Here at Bhaktivedanta Manor we understand there is a sense of urgency regarding this topic. It was Śrīla Prabhupāda’s great desire to show the world the meaning of cow protection through our movement and be a beacon of inspiration with regards to simple living and high thinking. With that in mind, Bhaktivedanta Manor is mobilizing. The temple is increasing its cow protection preaching efforts alongside planning for an increase in goshala herd size to meet its ahimsa dairy requirements. On top of that, there has been a clear shift towards education as Bhaktivedanta Manor will soon be formally teaching students about cow protection through a six-week introductory course.
The ultimate and ideal goal of cow protection preaching efforts must be to inspire people to take up the responsibility of caring for cows themselves. As the grips of Kaliyuga strengthen, there is an immediate need for devotees to take up this common Vaisnava duty. Perhaps now is time to turn our attention towards thinking practically about developing small cow sanctuary projects up and down the country, wherever you are. Śrīla Prabhupāda’s cow protection vision and the teachings of the Śrīmad-Bhāgavatam regarding Varṇāśrama is not something to just think of as a utopian but unrealistic way of life. We must see it as sublime and something to actively strive towards. We often keep cow figurines as altar paraphernalia and we heartwarmingly think of the Lord’s sweet pastimes in Vṛndāvana with His cows. This remembrance of Lord Kṛṣṇa is integral for our spiritual development and now is the time to transform this remembrance into action for the descendants of Surabhi.
We learn that the killing of cows is hugely detrimental to the peaceful progression of society and the karmic reactions from such a gross activity is immense. Through reading scriptures such as the Bhagavad-Gītā and Śrīmad-Bhāgavatam, we know cows need to be protected and cared for if society is to be spiritually uplifted.
The concern here is that your nearest temple that has a Goshala can only do so much for the cause before reaching its own saturation point. It is likely that their cow shed facilities and pasturing land have reached full capacity and thus no more cows can be accommodated for. It is also highly likely that the temple’s finances and available manpower may not stretch far enough to extend their cow protection program. The temple management team could also be focusing their efforts on other vital fronts, such as prasadam and book distribution.

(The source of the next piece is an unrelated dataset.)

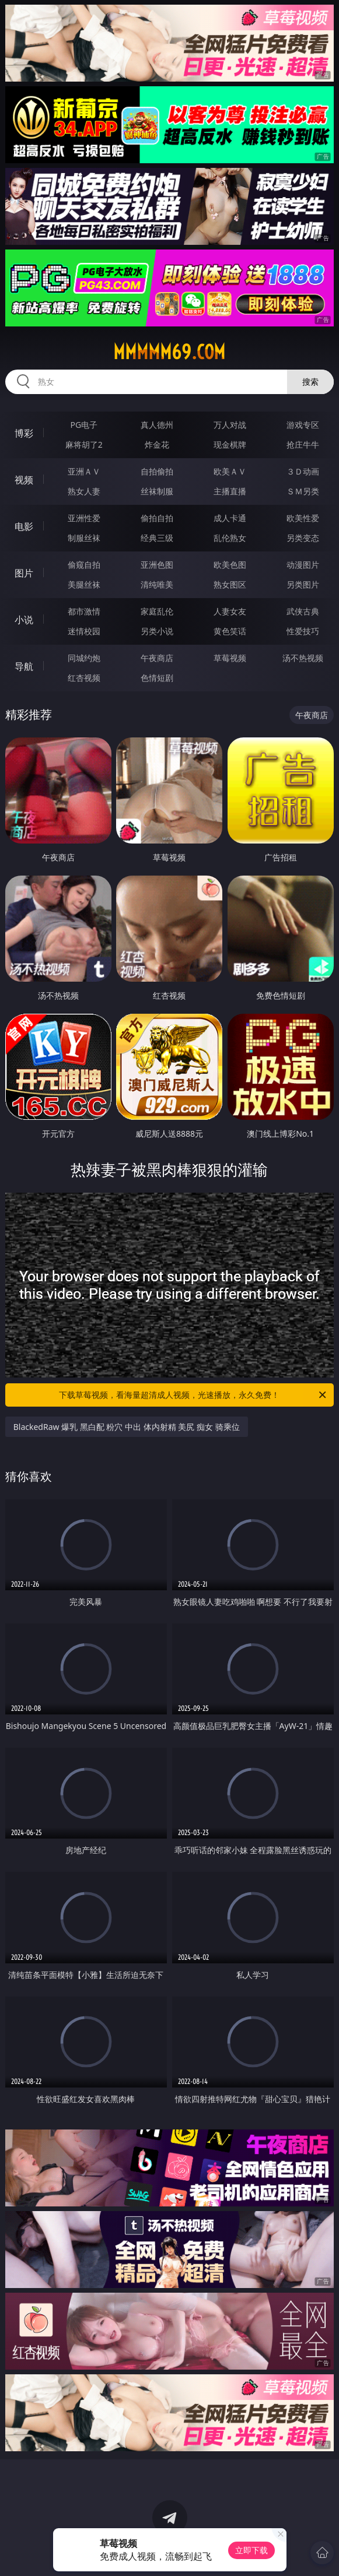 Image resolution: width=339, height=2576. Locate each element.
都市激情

So a change in culture needs to happen swiftly if we are to see more cows and bulls being saved from senseless slaughter. In the Western world it has long been seen as a temple’s responsibility to look after cows but as we study the topic of cow protection further, we know that this belief is not correct. The dharmic duty of caring for cows is common to all and must be adopted by all.
The majority of us have been conditioned to accept a fast-paced city life as opposed to an agrarian one. It is clear that alongside structured education on the topic of cow protection, devotees leading more self-sufficient lifestyles will be an important factor in the development of this essential part of our dharma. With the proper knowledge, land and community support, devotee families can lead more self-sufficient lifestyles where some fruits and vegetables can be produced, and a cow or two can live peacefully and in harmony with the family. There is an increasing culture of taking up smallholdings just outside of the big cities, particularly amongst non-devotees looking to untangle from the rat race. However, it is the Vaisnavas that are primed to lead this emerging smallholding culture with Vedic knowledge as the wind in their sails. As we become more conscious of our lifestyle choices and more knowledgeable on the topic of sustainability, smallholdings should be taught about and encouraged amongst our Krishna Conscious communities. For those who do decide to give such a lifestyle a chance, the congregational community should rally around them to provide support and encouragement; this will be most important. Over time we may become inspired by those who are successfully living a simpler lifestyle in harmony with cows that it sparks the fire in others to do the same.
Knowledge is no doubt the key to unlock the potential within us to take positive steps forward in this mission of cow protection and over time, our temples will lead the way in providing structured and methodological education on this topic. We are lucky to have an active GBC department focused on the subject of cow protection and agriculture, and we are certainly progressing in the right direction. Hare Krishna!
“Human society needs only sufficient grain and sufficient cows to solve its economic problems. All other things but these two are artificial necessities created by man to kill his valuable life at the human level and waste his time in things which are not needed.”